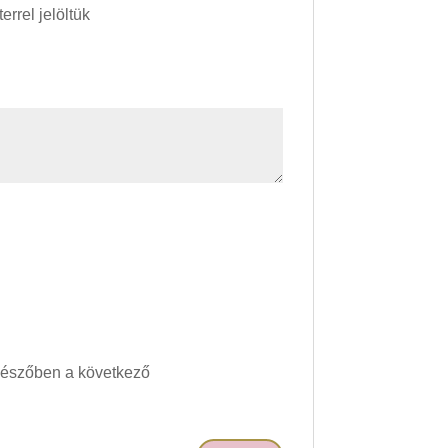
errel jelöltük
gészőben a következő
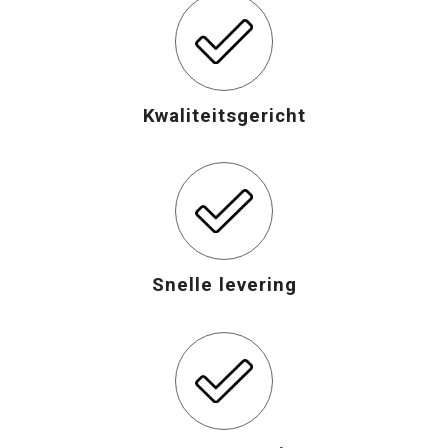
Kwaliteitsgericht
Snelle levering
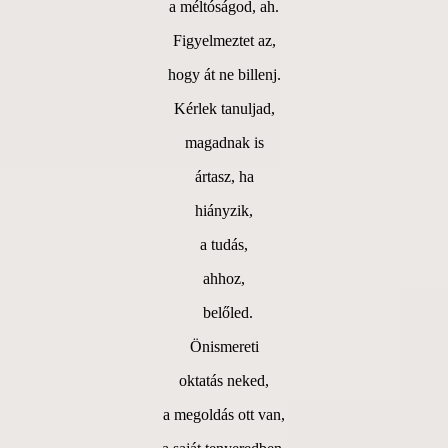
a méltóságod, ah.
Figyelmeztet az,
hogy át ne billenj.
Kérlek tanuljad,
magadnak is
ártasz, ha
hiányzik,
a tudás,
ahhoz,
belőled.
Önismereti
oktatás neked,
a megoldás ott van,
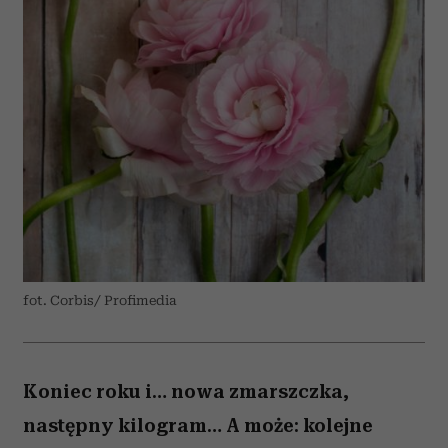
fot. Corbis/ Profimedia
Koniec roku i… nowa zmarszczka,
następny kilogram… A może: kolejne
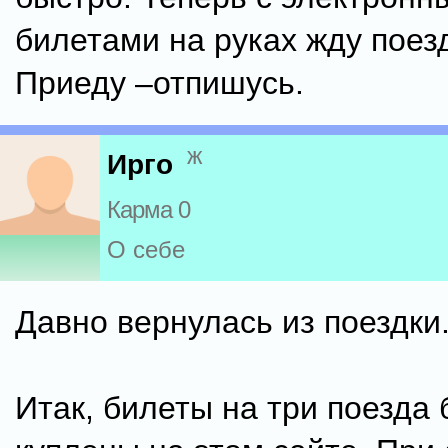
билетами на руках жду поезд
Приеду –отпишусь.
ж
Ирго
Карма 0
О себе
Давно вернулась из поездки.
Итак, билеты на три поезда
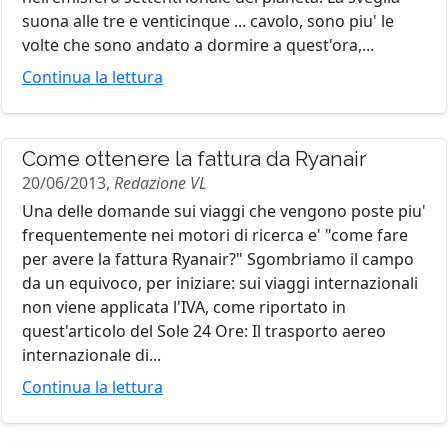
suona alle tre e venticinque ... cavolo, sono piu' le
volte che sono andato a dormire a quest'ora,...
Continua la lettura
Come ottenere la fattura da Ryanair
20/06/2013,
Redazione VL
Una delle domande sui viaggi che vengono poste piu'
frequentemente nei motori di ricerca e' "come fare
per avere la fattura Ryanair?" Sgombriamo il campo
da un equivoco, per iniziare: sui viaggi internazionali
non viene applicata l'IVA, come riportato in
quest'articolo del Sole 24 Ore: Il trasporto aereo
internazionale di...
Continua la lettura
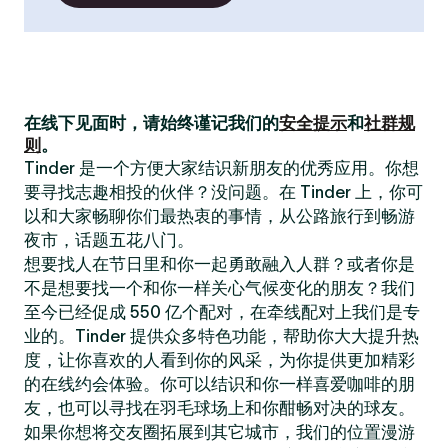
在线下见面时，请始终谨记我们的
安全提示
和
社群规
则
。
Tinder 是一个方便大家结识新朋友的优秀应用。你想
要寻找志趣相投的伙伴？没问题。在 Tinder 上，你可
以和大家畅聊你们最热衷的事情，从公路旅行到畅游
夜市，话题五花八门。
想要找人在节日里和你一起勇敢融入人群？或者你是
不是想要找一个和你一样关心气候变化的朋友？我们
至今已经促成 550 亿个配对，在牵线配对上我们是专
业的。Tinder 提供众多特色功能，帮助你大大提升热
度，让你喜欢的人看到你的风采，为你提供更加精彩
的在线约会体验。你可以结识和你一样喜爱咖啡的朋
友，也可以寻找在羽毛球场上和你酣畅对决的球友。
如果你想将交友圈拓展到其它城市，我们的位置漫游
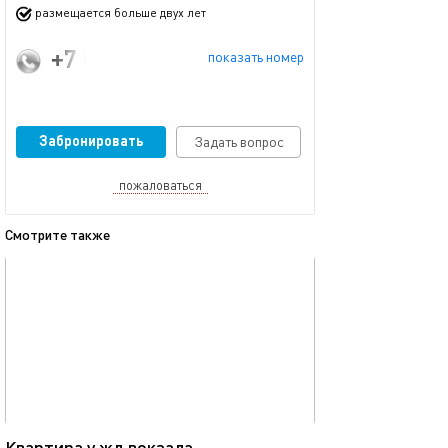
размещается больше двух лет
+7 (919) 625-29-63
показать номер
Забронировать
Задать вопрос
пожаловаться
Смотрите также
обновлено 23.11.2025
Ещё фото
45м²
Квартира у жд вокзала
Квартира в цен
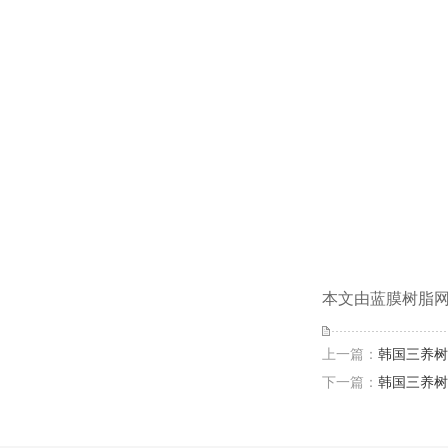
本文由蓝膜树脂网(h
上一篇：
韩国三养树
下一篇：
韩国三养树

### PROBLEM TO SOLVE
Transcribe exactly the lines above, beginning at the one with "Итак, билеты на три поезда" and going up to and including the one with "non viene applicata l'IVA, come riportato in". Pictures do not belong in the copy.

### WRITTEN ANSWER
Итак, билеты на три поезда
suona alle tre e venticinque ... cavolo, sono piu' le
volte che sono andato a dormire a quest'ora,...
Continua la lettura
Come ottenere la fattura da Ryanair
20/06/2013,
Redazione VL
Una delle domande sui viaggi che vengono poste piu'
frequentemente nei motori di ricerca e' "come fare
per avere la fattura Ryanair?" Sgombriamo il campo
da un equivoco, per iniziare: sui viaggi internazionali
non viene applicata l'IVA, come riportato in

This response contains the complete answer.